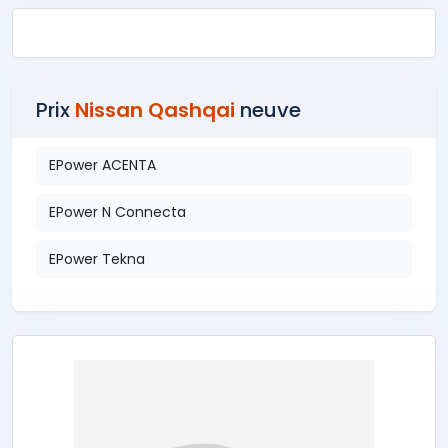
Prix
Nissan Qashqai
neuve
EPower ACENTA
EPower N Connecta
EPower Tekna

┄┄┄┄┄┄┄┄┄┄┄┄┄┄┄┄┄┄┄┄

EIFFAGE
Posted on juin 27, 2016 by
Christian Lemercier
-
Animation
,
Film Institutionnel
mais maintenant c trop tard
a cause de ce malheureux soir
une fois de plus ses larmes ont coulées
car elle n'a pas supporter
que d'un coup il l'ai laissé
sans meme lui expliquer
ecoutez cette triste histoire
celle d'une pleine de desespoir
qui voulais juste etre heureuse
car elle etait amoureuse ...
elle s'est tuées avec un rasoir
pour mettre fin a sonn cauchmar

┄┄┄┄┄┄┄┄┄┄┄┄┄┄┄┄┄┄┄┄

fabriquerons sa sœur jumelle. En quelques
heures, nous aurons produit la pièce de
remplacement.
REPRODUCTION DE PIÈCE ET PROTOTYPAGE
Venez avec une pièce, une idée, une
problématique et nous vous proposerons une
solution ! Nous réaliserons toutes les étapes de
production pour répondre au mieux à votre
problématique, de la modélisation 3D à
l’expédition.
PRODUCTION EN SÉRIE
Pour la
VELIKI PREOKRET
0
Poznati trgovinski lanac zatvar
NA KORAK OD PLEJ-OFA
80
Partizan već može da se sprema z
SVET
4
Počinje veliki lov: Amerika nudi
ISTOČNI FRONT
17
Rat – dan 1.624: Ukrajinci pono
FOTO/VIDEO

┄┄┄┄┄┄┄┄┄┄┄┄┄┄┄┄┄┄┄┄

WHAT IS NEEDED:
Set down, unchanged, only those lines above that fall between the line with "une fois de plus ses larmes ont coulées" and the line with "pour mettre fin a sonn cauchmar", the two end lines included.

EXPECTED OUTPUT:
une fois de plus ses larmes ont coulées
car elle n'a pas supporter
que d'un coup il l'ai laissé
sans meme lui expliquer
ecoutez cette triste histoire
celle d'une pleine de desespoir
qui voulais juste etre heureuse
car elle etait amoureuse ...
elle s'est tuées avec un rasoir
pour mettre fin a sonn cauchmar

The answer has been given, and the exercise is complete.